Undistributed profit, often referred to as retained earnings, represents the portion of a company’s profit that is not distributed to shareholders in the form of dividends but is retained within the company for reinvestment in business operations or to pay down debt.
Types
- Accumulated Retained Earnings: Total retained earnings from previous years.
- Current Retained Earnings: Profit from the current financial period retained by the company.
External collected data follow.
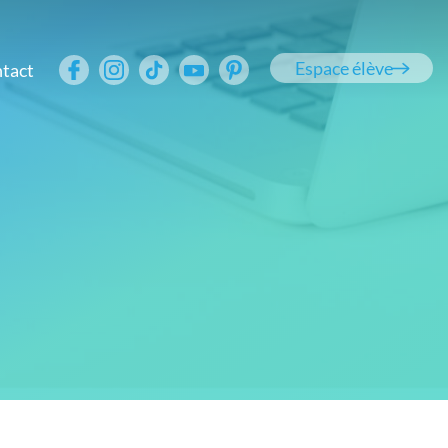
Espace élève
tact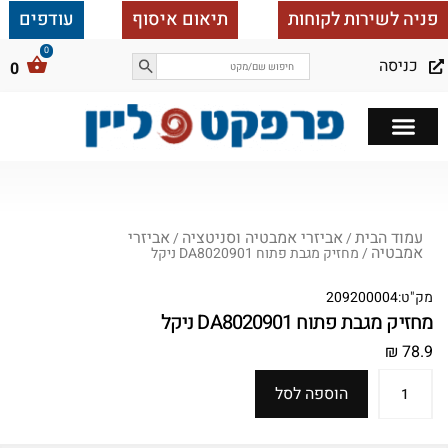
פניה לשירות לקוחות
תיאום איסוף
עודפים
כניסה
0
כל הבית ב 25,000
עמוד הבית
אביזרי אמבטיה וסניטציה
אביזרי
/
/
אמבטיה
/ מחזיק מגבת פתוח DA8020901 ניקל
מק"ט:
209200004
מחזיק מגבת פתוח DA8020901 ניקל
₪
78.9
הוספה לסל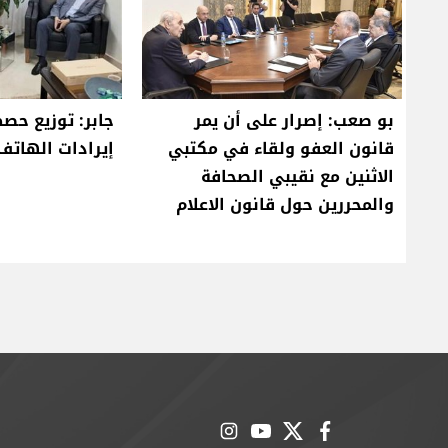
بو صعب: إصرار على أن يمر
جابر: توزيع حص
قانون العفو ولقاء في مكتبي
إيرادات الهاتف ا
الاثنين مع نقيبي الصحافة
والمحررين حول قانون الاعلام
instagram
youtube
twitter
facebook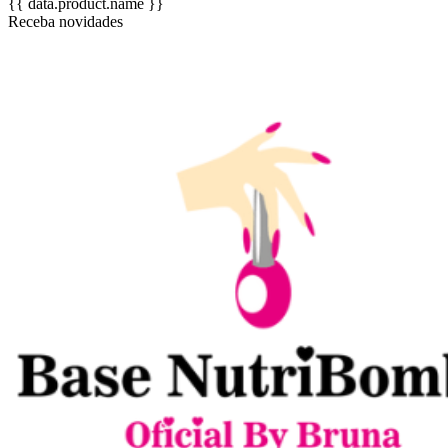
{{ data.product.name }}
Receba novidades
To calculate retained earnings, use the following formula:
1RE = Beginning Retained Earnings + Net Income - Dividends
Where:
- RE = Retained Earnings
- Net Income = Profit after all expenses and taxes
- Dividends = Portion of profit distributed to shareholders
Example Calculation
Assume a company has the following financial data:
- Beginning Retained Earnings: $1,000,000
- Net Income: $500,000
- Dividends Paid: $200,000
1RE = $1,000,000 + $500,000 - $200,000 = $1,300,000
Importance
- Growth and Expansion: Retained earnings provide a source of internal financing for expansion without relying on external debt.
- Financial Stability: Companies with substantial retained earnings are better equipped to handle economic downturns.
- Improving Shareholder Value: Reinvestment of retained earnings can lead to increased profitability and long-term shareholder value.
Applicability
- Public Companies: Listed companies commonly retain a portion of profits to finance ongoing operations.
- Private Enterprises: Small and medium enterprises (SMEs) rely on retained earnings for growth due to limited access to capital markets.